An article published in the Health Affairs December issue is the first ever comprehensive analysis to investigate the Affordable Care Act's (ACA) Essential Health Benefit (EHB) as it relates to children. The study found that the EHB has resulted in a state-by-state patchwork of coverage for children and adolescents that has significant exclusions, particularly for children with developmental disabilities and other special health care needs.
Previous studies have compared the EHB standard more broadly to the Children's Health Insurance Program (CHIP), but this analysis presents the detailed evidence regarding the types of exclusionary practices that limit the effectiveness of coverage for children insured through health plans sold in the individual and small group markets. The analysis was conducted by researchers from PolicyLab at The Children's Hospital of Philadelphia; Children's National Health System in Washington, DC; Johns Hopkins Bayview Medical Center; and the Milken Institute School of Public Health at the George Washington University (GW).
"The Affordable Care Act offers great promise for kids, but we are concerned that its intended benefits are not fully realized for children. We sought to understand which pediatric services are covered, and which ones are excluded, by health insurance plans in the health insurance Marketplaces. Since there is currently no national pediatric benefit standard, our analysis compared benchmark plans at the state-by-state level," said study lead author, Dr. Aimee M. Grace, a pediatrician and fellow at Children's National Health System.
"Pediatric services" is one of ten benefit classes required by the ACA that must be covered in all health insurance plans sold in the individual and small-group health insurance Marketplaces. However, other than oral health and vision care, neither the ACA nor the regulations for implementing it define "pediatric services". Additionally, while the ACA gave the Health and Human Services (HHS) Secretary the ability to define a pediatric benefit standard at the national level, HHS chose instead a state-by-state benchmark plan approach, which affords greater discretion to both states and payers. The researchers found that this approach has led to great variation among states regarding coverage of pediatric services. For example, 25 states specifically cover treatments for congenital defects, and 24 specifically include coverage for both autism spectrum disorder (at least in part) and hearing aids. There is also great variation among states regarding exclusion of certain pediatric services; for example, 13 states specifically exclude services for children with learning disabilities, and 10 states exclude speech therapy for developmental delays, stuttering, or both.
According to senior author Sara Rosenbaum, the Harold and Jane Hirsh Professor of Health Law and Policy and Founding Chair of the Department of Health Policy at the Milken Institute School of Public Health at GW, "This benefit patchwork means significant state-to-state variation in what will be covered for children with special needs."
The analysis suggests four potential policy steps:
- 1.Pediatric treatment limits and exclusions, particularly exclusions based on mental retardation, mental disability, or other developmental conditions, should be barred.

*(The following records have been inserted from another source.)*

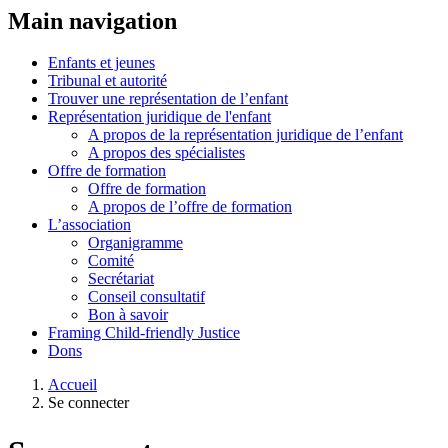
Main navigation
Enfants et jeunes
Tribunal et autorité
Trouver une représentation de l’enfant
Représentation juridique de l'enfant
A propos de la représentation juridique de l’enfant
A propos des spécialistes
Offre de formation
Offre de formation
A propos de l’offre de formation
L’association
Organigramme
Comité
Secrétariat
Conseil consultatif
Bon à savoir
Framing Child-friendly Justice
Dons
Accueil
Se connecter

2.The concept of "medical necessity" should be incorporated into the defined pediatric benefit. Medical necessity should include not only the clinical utility and appropriateness of a covered service, but also whether the service is appropriate in the pediatric developmental health context.

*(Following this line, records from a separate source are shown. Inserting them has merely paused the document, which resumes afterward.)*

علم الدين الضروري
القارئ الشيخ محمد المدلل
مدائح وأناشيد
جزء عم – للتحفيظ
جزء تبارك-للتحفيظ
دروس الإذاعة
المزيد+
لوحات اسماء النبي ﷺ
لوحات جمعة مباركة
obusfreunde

3.The essential health benefits standard for pediatric services should be revised to address both covered services, particularly for children with special needs, and actuarial value (the percentage that the average person can expect the plan to cover). The authors suggest keeping with the current CHIP practice of an actuarial value of 90 percent for qualified health plans sold in the Marketplaces, to reduce the burden of high deductibles, coinsurance, and other forms of cost sharing for families with children.
4.The use of CHIP plans as a benchmark plan for pediatric services should be permitted.
HHS made a commitment to review its "benchmark plan" approach for the 2016 plan year. At this time, HHS could define a pediatric benefit standard at the national level. Establishing a benefit standard has important implications for the eight million children who currently receive their health insurance coverage through CHIP, a program whose funding has not been extended beyond 2015. If this funding were not extended, many of these children would enter the Marketplaces for their insurance coverage. For these children, as well as the children already covered by plans in the Marketplaces, the appropriateness of the essential health benefits standard for children is one of the most important issues in child health policy today.
As noted by Kathleen Noonan, a co-author, and Co-Director at PolicyLab at the Children's Hospital of Philadelphia and faculty at the University of Pennsylvania's Master of Public Health Program, "With Congressional debate expected about whether to extend funding for CHIP beyond fiscal year 2015, how well the pediatric services element of the essential health benefits standard addresses the needs of children will be an important factor to consider."